Die Eigentumswohnung wird beliebter, aber Banken müssen auf Joblosigkeit reagieren. Miet-Stundungen als falscher Weg?
Die Immo-Entwickler der Consulting Company sehen jüngst einen Trend von der Miete zum Eigentum, was Anfragen während Corona betrifft, berichtet Florian Kammerstätter.
Bernhard Reikersdorfer von RE/MAX bekräftigt: Das Spiel Bank – Privatkunde entwickelt sich spannend. Wer bekommt Kredite, wer wird unterstützt – angesichts von „1,6 Millionen Menschen in der Arbeitslosigkeit und Kurzarbeit“, so Reikersdorfer, und prekären Verhältnissen in Gastronomie und Tourismus, keine leichte Frage.
Der Corona-Erlass des Justizministeriums zur möglichen Stundung von Mieten war eine „Schrecksekunde“ für EHL, erzählt Sandra Bauernfeind. Die Erfahrung zeige, dass Wohnen „ein wichtiges Produkt“ sei, und die Stundung für Mieterinnen und Mieter im zweiten Halbjahr zur Belastung werden könne.

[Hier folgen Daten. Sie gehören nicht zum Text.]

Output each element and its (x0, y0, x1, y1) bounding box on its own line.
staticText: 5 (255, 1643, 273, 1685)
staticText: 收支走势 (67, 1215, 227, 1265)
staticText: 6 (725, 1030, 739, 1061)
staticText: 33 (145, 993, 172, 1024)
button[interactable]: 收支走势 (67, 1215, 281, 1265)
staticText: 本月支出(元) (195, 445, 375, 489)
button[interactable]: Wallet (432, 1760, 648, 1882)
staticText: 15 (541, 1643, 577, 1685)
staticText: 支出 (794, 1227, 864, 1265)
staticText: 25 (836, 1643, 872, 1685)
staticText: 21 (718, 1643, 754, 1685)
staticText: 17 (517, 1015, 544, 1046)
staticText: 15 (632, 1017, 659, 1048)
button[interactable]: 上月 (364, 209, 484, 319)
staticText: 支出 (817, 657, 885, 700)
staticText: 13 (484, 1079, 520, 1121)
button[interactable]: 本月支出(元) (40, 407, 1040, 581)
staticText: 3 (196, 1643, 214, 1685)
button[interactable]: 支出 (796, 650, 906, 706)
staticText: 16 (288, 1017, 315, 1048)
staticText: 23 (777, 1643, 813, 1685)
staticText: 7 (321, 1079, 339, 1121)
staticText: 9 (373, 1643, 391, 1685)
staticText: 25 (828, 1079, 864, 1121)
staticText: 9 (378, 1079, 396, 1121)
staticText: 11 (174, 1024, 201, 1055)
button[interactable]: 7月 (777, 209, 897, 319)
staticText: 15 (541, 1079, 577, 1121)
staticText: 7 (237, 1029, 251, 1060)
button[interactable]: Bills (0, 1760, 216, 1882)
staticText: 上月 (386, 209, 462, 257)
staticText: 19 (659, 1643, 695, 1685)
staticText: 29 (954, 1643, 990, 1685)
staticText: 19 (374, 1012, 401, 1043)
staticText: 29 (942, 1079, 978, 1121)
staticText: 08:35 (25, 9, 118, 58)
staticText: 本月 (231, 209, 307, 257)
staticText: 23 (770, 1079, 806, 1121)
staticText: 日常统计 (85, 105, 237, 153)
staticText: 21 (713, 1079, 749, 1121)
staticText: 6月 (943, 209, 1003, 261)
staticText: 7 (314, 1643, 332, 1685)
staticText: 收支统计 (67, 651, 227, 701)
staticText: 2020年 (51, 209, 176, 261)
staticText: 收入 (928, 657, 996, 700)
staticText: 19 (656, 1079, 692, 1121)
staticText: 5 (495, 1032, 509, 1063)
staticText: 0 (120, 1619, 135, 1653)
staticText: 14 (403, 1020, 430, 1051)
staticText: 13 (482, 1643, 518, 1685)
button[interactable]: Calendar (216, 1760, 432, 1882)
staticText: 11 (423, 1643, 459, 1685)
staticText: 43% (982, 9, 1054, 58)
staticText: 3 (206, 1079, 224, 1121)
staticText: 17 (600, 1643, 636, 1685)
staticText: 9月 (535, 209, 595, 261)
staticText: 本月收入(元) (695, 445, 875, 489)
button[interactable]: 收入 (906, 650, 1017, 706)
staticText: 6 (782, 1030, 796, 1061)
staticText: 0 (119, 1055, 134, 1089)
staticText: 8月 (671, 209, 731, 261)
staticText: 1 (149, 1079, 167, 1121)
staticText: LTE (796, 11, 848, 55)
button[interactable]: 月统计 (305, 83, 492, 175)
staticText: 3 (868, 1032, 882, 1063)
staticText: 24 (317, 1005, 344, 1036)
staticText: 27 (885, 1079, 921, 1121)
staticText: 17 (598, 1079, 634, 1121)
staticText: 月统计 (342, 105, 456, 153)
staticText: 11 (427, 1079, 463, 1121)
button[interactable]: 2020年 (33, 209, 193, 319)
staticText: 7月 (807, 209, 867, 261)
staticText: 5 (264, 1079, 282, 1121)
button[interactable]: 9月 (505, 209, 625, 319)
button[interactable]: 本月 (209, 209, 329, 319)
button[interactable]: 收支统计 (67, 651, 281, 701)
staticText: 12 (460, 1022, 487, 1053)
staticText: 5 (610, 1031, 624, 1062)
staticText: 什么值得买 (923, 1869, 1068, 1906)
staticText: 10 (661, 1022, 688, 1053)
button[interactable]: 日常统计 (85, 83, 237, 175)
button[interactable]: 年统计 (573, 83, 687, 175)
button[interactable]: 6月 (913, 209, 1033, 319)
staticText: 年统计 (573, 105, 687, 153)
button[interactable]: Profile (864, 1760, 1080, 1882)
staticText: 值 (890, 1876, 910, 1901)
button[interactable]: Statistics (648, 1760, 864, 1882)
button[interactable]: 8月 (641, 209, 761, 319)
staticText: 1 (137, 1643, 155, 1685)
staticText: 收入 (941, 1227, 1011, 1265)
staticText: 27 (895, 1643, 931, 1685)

Die Banken sind sehr wohl bereit, zu finanzieren, erwidert Michael Pisecky von s-REAL. Geld in Sachwerte zu investieren, werde gerade jetzt interessant. Die Eigenvorsorge stehe jetzt im Vordergrund, „sicher veranlagen“ sei aktuell ein Faktor. Die Miet-Stundung sei eine „nicht so gute Idee“ – bei aller finanzieller Förderung für Arbeitslose auch Mieten zu stunden, sei „ein bisserl zu viel“ für jene, die ohnehin Einkommen durch – zum Beispiel Kurzarbeit – haben.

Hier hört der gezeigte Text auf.